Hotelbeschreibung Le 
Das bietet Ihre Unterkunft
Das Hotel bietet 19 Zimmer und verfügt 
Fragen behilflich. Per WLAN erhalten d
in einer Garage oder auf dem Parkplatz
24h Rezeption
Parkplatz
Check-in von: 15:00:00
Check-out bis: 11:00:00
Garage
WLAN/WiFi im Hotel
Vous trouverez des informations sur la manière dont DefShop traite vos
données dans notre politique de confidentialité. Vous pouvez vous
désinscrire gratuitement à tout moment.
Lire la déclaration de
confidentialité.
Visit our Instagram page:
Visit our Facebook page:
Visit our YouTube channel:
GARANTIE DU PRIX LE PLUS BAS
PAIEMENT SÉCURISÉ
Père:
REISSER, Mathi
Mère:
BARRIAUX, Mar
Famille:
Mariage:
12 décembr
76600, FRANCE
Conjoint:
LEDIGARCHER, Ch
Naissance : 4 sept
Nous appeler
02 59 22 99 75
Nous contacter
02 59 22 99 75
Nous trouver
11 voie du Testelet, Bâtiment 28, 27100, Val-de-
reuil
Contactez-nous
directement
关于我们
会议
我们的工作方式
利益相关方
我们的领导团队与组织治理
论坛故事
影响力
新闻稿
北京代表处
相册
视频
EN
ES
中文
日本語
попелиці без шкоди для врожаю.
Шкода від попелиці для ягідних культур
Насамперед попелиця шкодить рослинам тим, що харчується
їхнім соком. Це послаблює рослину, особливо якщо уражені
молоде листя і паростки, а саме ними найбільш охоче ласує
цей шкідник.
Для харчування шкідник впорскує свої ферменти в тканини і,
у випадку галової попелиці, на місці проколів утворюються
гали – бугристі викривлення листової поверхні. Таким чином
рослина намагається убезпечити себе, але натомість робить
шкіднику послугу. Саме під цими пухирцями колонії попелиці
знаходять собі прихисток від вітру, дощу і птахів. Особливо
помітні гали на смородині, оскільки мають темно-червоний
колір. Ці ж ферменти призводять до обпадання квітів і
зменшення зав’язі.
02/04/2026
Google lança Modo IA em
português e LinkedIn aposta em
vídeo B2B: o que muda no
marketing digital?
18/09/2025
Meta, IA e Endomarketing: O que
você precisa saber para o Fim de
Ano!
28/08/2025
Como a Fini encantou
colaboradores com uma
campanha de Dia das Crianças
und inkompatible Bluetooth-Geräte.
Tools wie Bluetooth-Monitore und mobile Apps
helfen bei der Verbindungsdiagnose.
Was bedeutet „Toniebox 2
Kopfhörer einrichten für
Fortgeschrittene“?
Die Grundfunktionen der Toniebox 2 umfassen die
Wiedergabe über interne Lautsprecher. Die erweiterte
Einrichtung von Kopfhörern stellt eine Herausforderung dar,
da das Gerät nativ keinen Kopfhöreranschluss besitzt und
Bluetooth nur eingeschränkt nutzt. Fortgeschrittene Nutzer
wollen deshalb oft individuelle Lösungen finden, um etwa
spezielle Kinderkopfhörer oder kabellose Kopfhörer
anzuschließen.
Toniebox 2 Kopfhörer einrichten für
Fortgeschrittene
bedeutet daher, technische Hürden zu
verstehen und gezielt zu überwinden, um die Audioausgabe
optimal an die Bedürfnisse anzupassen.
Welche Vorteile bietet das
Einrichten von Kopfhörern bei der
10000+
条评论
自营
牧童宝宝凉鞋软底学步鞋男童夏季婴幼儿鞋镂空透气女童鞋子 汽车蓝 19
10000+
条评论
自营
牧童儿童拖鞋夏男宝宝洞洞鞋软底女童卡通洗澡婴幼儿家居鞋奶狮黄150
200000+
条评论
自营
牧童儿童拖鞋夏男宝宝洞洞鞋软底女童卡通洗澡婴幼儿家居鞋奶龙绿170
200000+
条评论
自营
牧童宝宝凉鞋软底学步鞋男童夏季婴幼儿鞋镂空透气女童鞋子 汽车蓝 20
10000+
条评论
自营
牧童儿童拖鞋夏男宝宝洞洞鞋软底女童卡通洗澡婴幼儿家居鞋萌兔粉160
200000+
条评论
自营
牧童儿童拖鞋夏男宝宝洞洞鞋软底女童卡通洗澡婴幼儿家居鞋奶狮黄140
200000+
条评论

++++++++

Work task :: Work through the data line by line and state how many lines have the string "Check"; add nothing else.

Written response :: 2